(Given information)

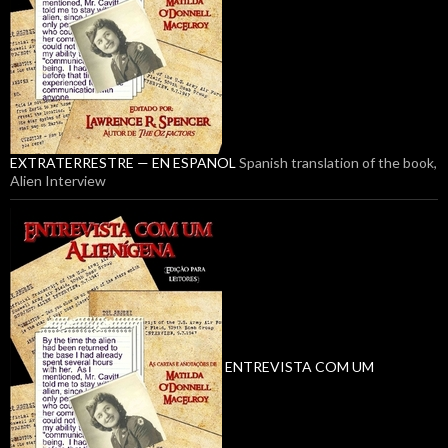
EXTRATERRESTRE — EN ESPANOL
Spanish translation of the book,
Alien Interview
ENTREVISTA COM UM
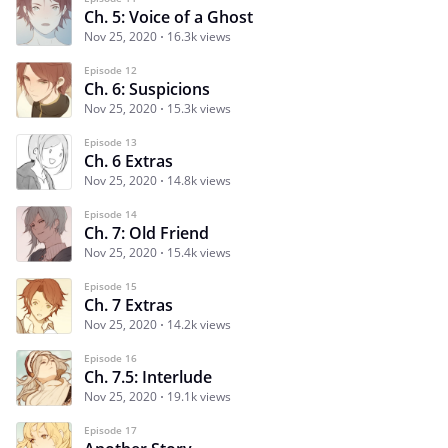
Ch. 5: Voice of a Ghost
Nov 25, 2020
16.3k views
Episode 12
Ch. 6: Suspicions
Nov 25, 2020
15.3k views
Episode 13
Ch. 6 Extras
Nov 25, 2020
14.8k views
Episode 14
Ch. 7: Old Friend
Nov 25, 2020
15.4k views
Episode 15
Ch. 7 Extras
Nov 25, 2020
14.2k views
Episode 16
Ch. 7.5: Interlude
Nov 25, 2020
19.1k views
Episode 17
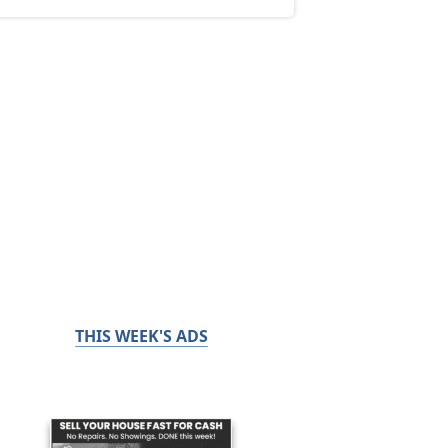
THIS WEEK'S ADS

(End Given information)
(Given information)

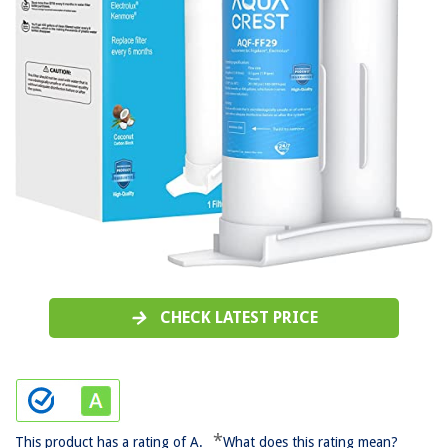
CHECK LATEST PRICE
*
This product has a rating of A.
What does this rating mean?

(End Given information)

=== Exercise prompt ===
In the data above, copy every line where the string "views" appears.

=== Written response ===
16.3k views
15.3k views
14.8k views
15.4k views
14.2k views
19.1k views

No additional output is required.